Dentro do Banco Central, não há um consenso de que o governo possa comprar títulos de longo prazo do Tesouro Nacional. Mas a discussão é apenas sobre a possibilidade de adquirir esses papéis para a execução da política monetária. O entendimento é que a lei impede, de forma clara, o financiamento do Banco Central ao Tesouro Nacional.
Sobre a compra de títulos públicos para a execução da política monetária, há dois entendimentos entre o corpo técnico do Banco Central. Uma corrente diz que a lei é absolutamente clara apenas sobre a compra de papéis em operações até um ano, como forma de controlar o dinheiro em circulação na economia. Outra corrente entende que o Banco Central tem permissão para comprar papéis com prazo mais longo, superior a um ano.
Diante dessa controvérsia, em 2020, na crise econômica causada pela pandemia, foi aprovada uma Proposta de Emenda Constitucional (PEC), a chamada PEC do Orçamento de Guerra, permitindo temporariamente a compra de títulos públicos de longo prazo pelo Banco Central.
Alguns técnicos do Banco Central entendem que, para comprar títulos longos, seria preciso uma nova autorização legal. Sem ele, seria difícil ter o respaldo do corpo jurídico da autoridade monetária para esse tipo de operação.
Outro problema para a compra de títulos públicos é a oposição manifestada pelo presidente do Banco Central, Roberto Campos Neto, ao uso desse tipo de medida. Na pandemia, apesar da autorização temporária, a direção do BC não comprou títulos longos para reduzir os juros longos.

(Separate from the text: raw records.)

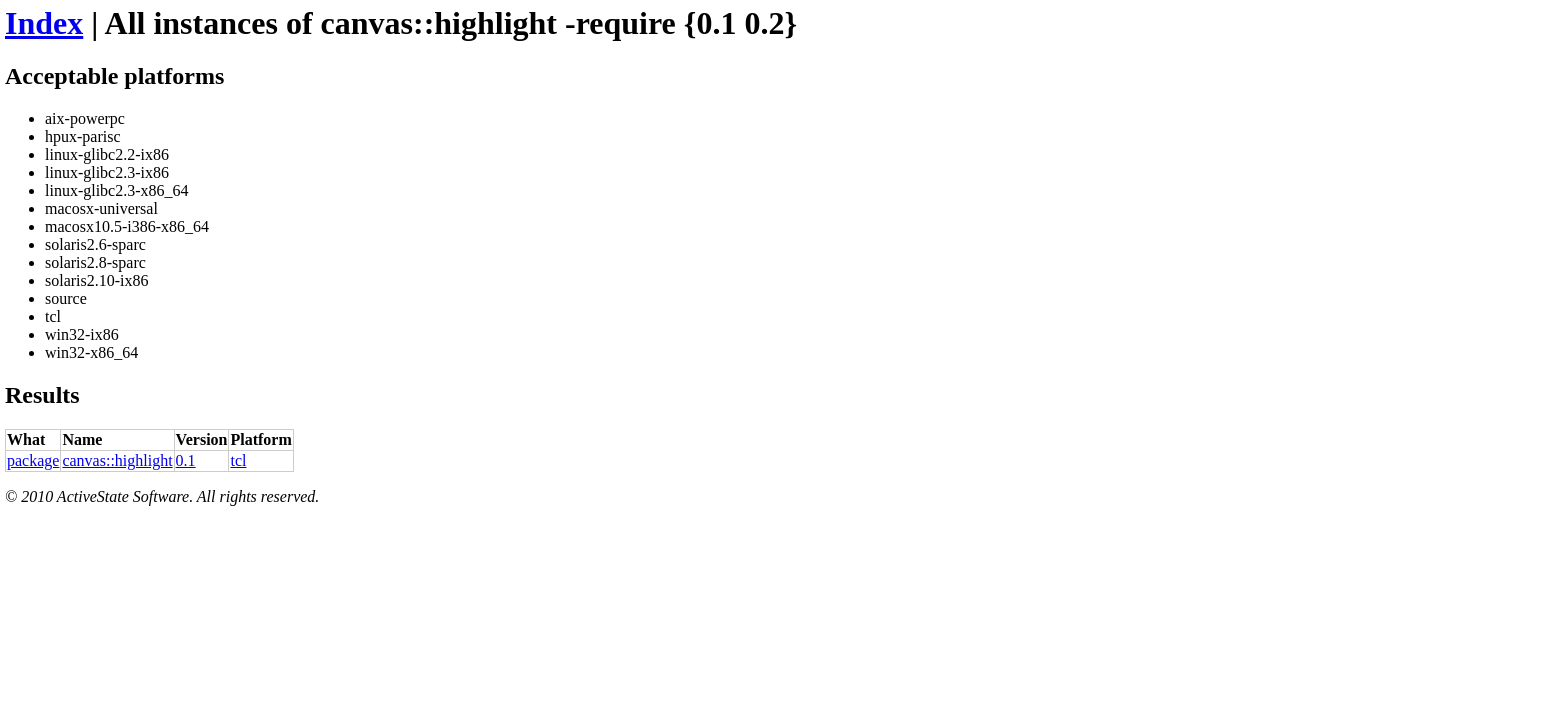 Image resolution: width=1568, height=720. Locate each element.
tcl (238, 460)
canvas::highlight (117, 460)
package (33, 460)
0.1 (186, 460)
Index (44, 23) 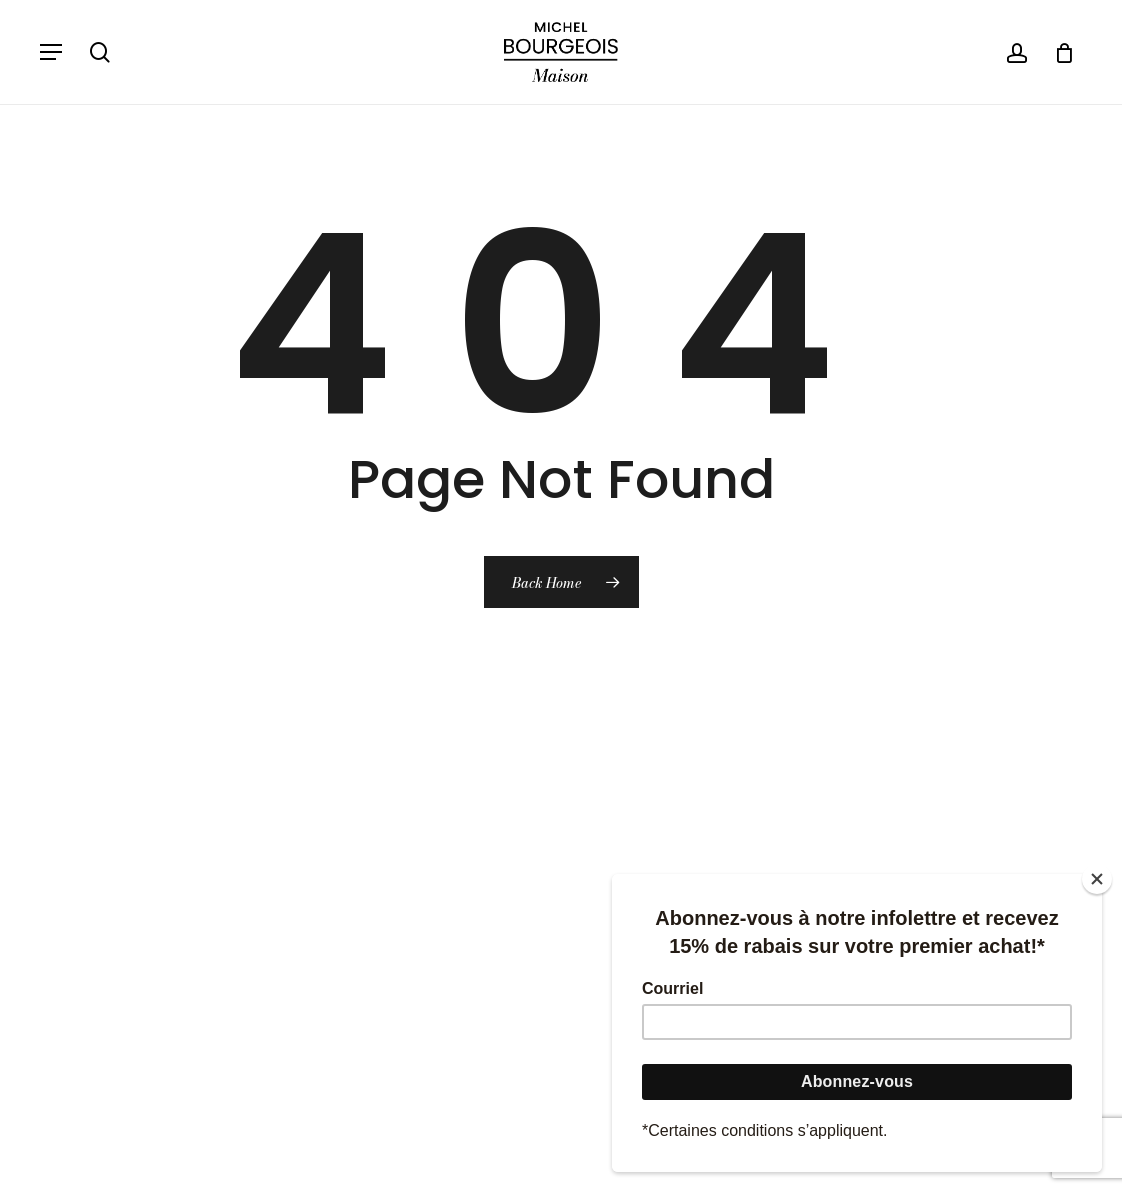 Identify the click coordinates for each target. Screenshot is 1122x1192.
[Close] (1097, 879)
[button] (51, 52) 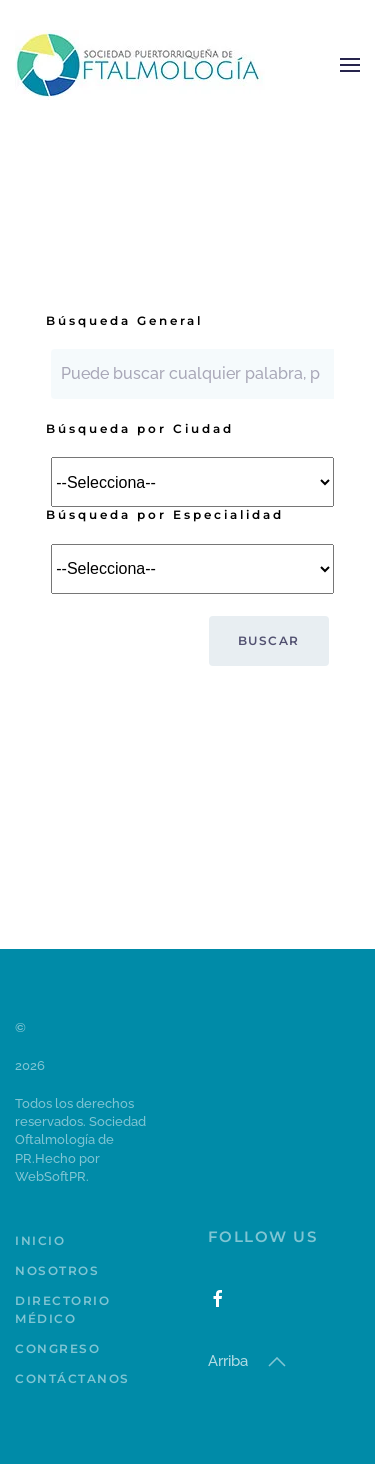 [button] (350, 65)
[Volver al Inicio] (140, 65)
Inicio (40, 1240)
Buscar (269, 640)
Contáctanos (72, 1378)
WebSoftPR (50, 1176)
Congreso (57, 1348)
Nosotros (57, 1270)
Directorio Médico (62, 1309) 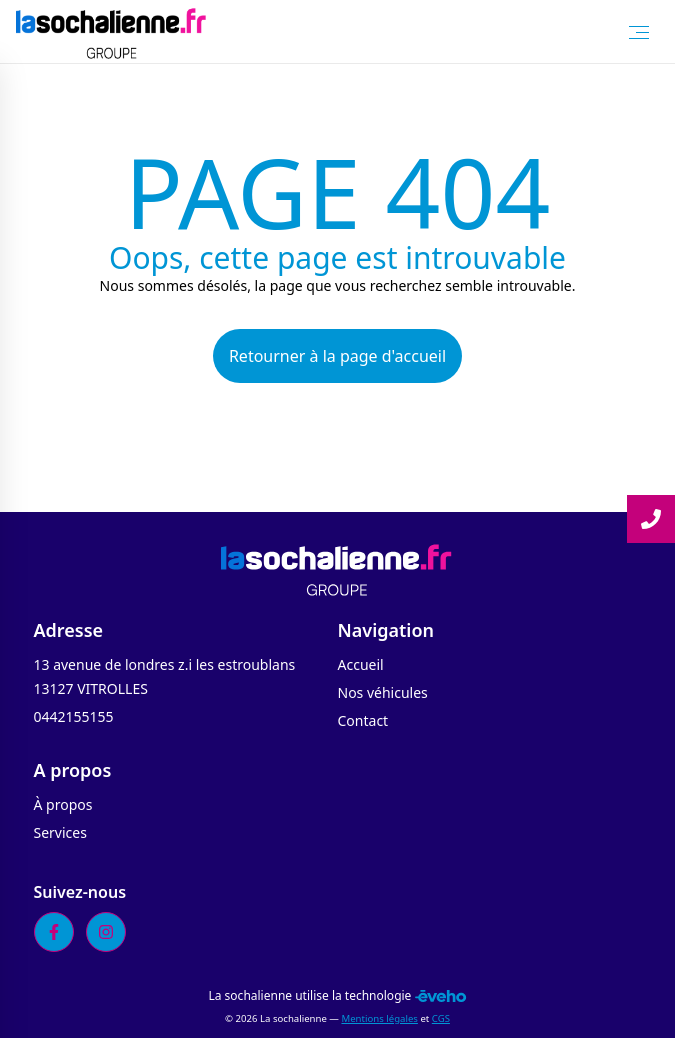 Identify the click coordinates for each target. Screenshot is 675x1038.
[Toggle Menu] (639, 32)
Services (60, 832)
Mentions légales (379, 1018)
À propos (63, 804)
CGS (441, 1018)
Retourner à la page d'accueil (337, 356)
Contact (363, 720)
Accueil (361, 664)
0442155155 (74, 716)
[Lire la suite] (651, 519)
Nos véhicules (383, 692) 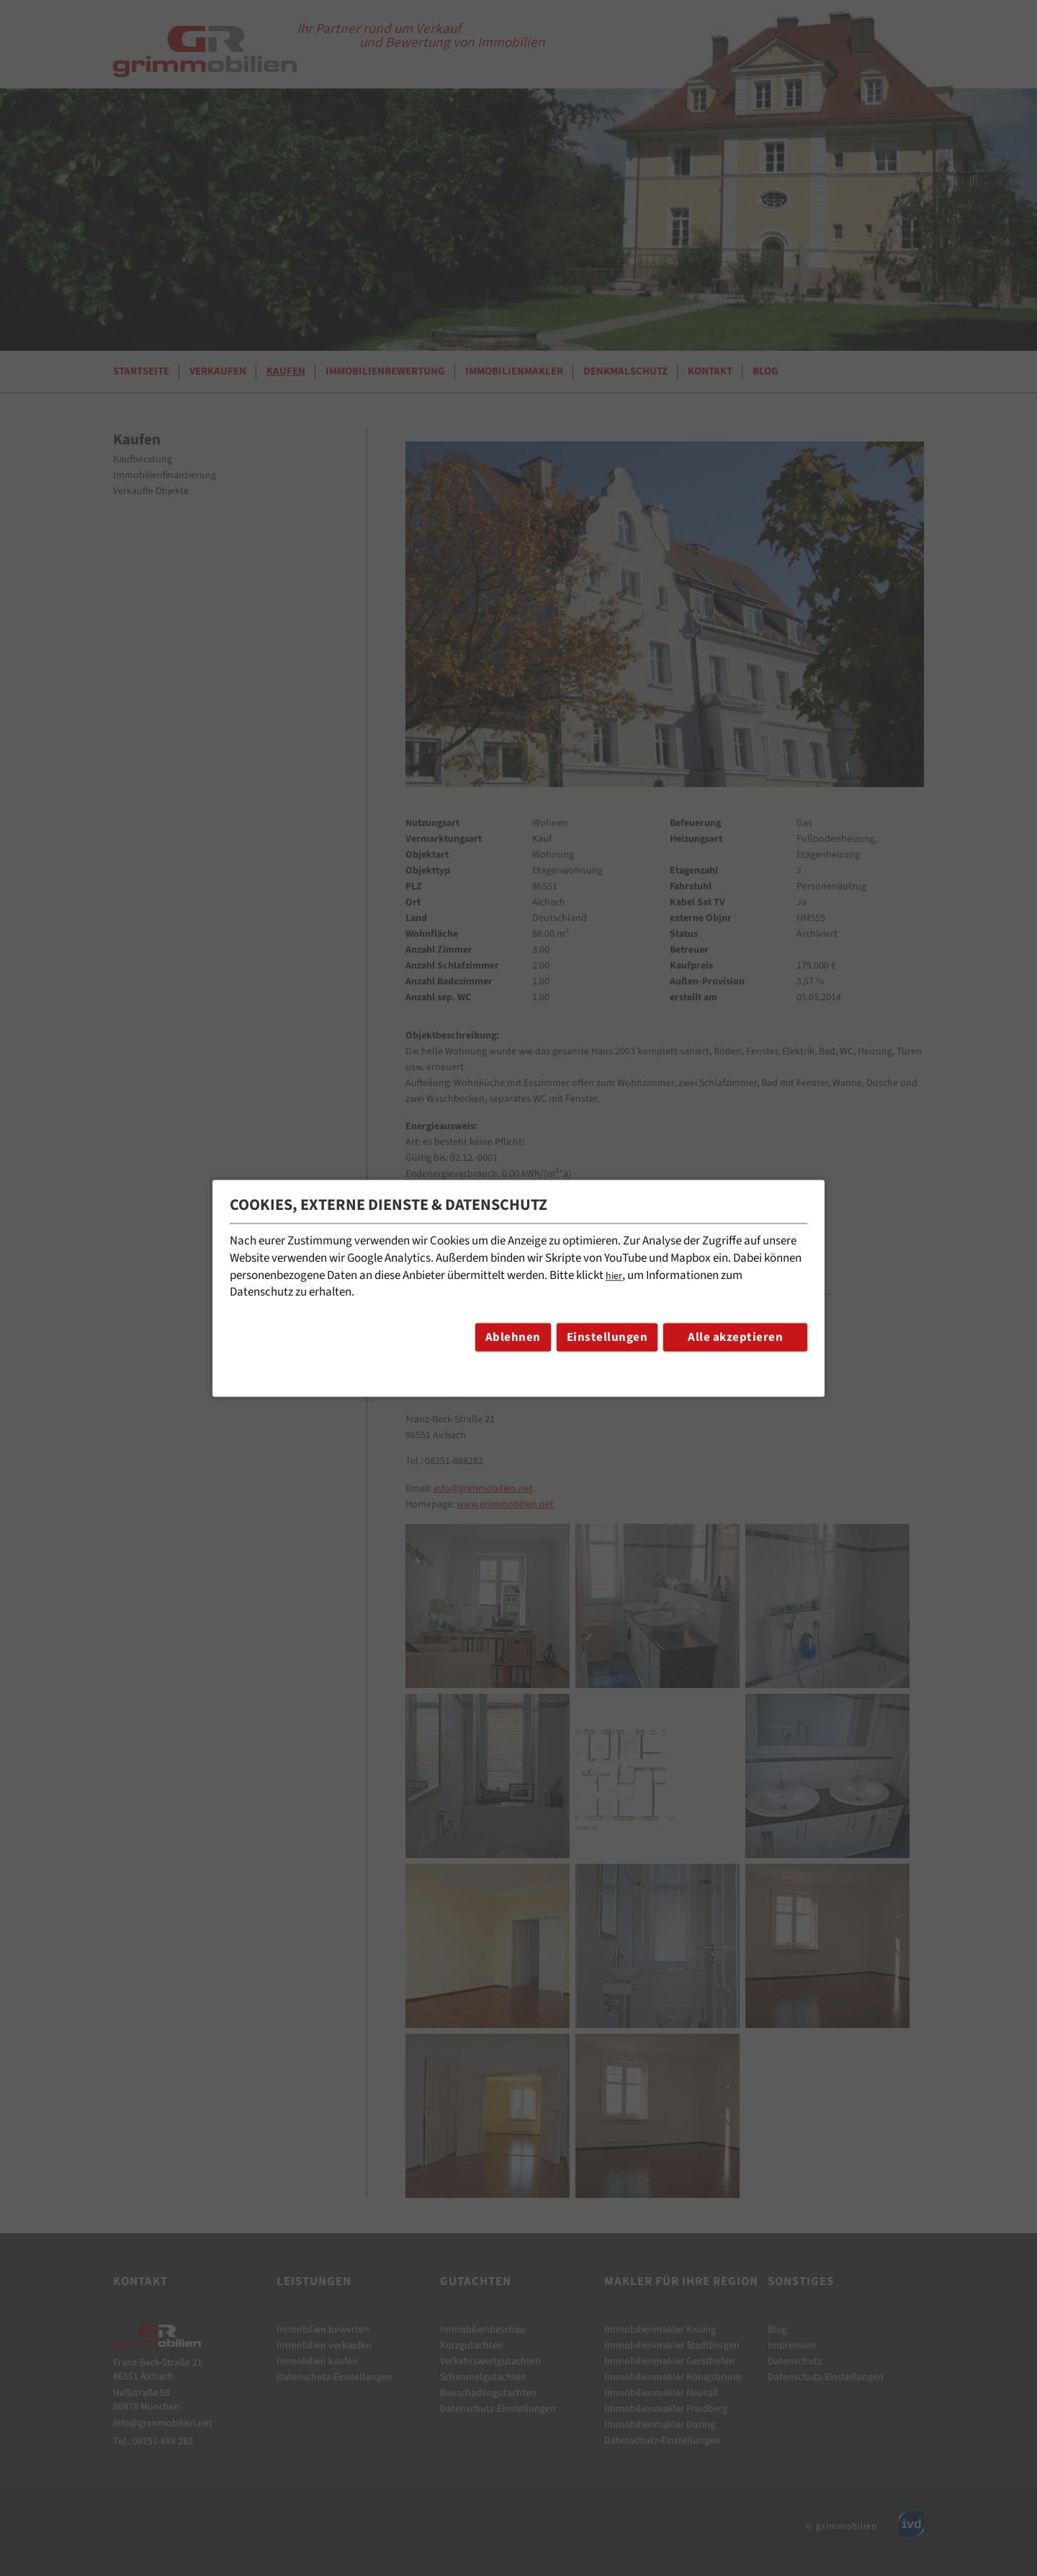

O entendimento naquela época foi de que, se o BC tentasse reprimir o risco na curva de juros, provavelmente ele se manifestaria em outros ativos, como a taxa de câmbio. Um economista ouvido pelo Valor nota que isso vem ocorrendo, por exemplo, no Japão.
Campos Neto tem mandato fixo até o fim de 2023 e, portanto, seria difícil aprovar na direção do Banco Central uma eventual compra de títulos públicos no mercado, mesmo que haja autorização legal para isso.
Do ponto de vista prático, por outro lado, essa forma de financiamento não alcançaria os efeitos desejados – ou seja, bancar investimentos sem que a dívida pública aumente. Na hipótese de o BC comprar títulos diretamente do Tesouro, haveria em seguida um aumento do endividamento, seja capturado nas estatísticas oficiais ou percebido pelo mercado.
Nesse tipo de operação, o BC transfere recursos para a conta única do Tesouro, que, em seguida, faz pagamento pelas obras, aumentando o volume de dinheiro em circulação.
O Banco Central, nessas circunstâncias, teria que recolher esse excesso de dinheiro, para evitar que a taxa Selic efetiva do mercado caia abaixo da meta definida pelo Comitê de Política Monetária (Copom).
Em tese, o Banco Central teria duas opções para enxugar a liquidez. Uma delas é fazer operações compromissadas, que no fim acabam sendo contabilizadas nas estatísticas da dívida bruta calculadas pelo próprio BC.
Uma segunda opção seria enxugar o excesso de dinheiro com os chamados depósitos voluntários. Nesse caso, o instrumento não faz parte da dívida bruta, mas a tendência seria o mercado adotar como termômetro fiscal um indicador de dívida bruta ajustado que inclua também os depósitos voluntários.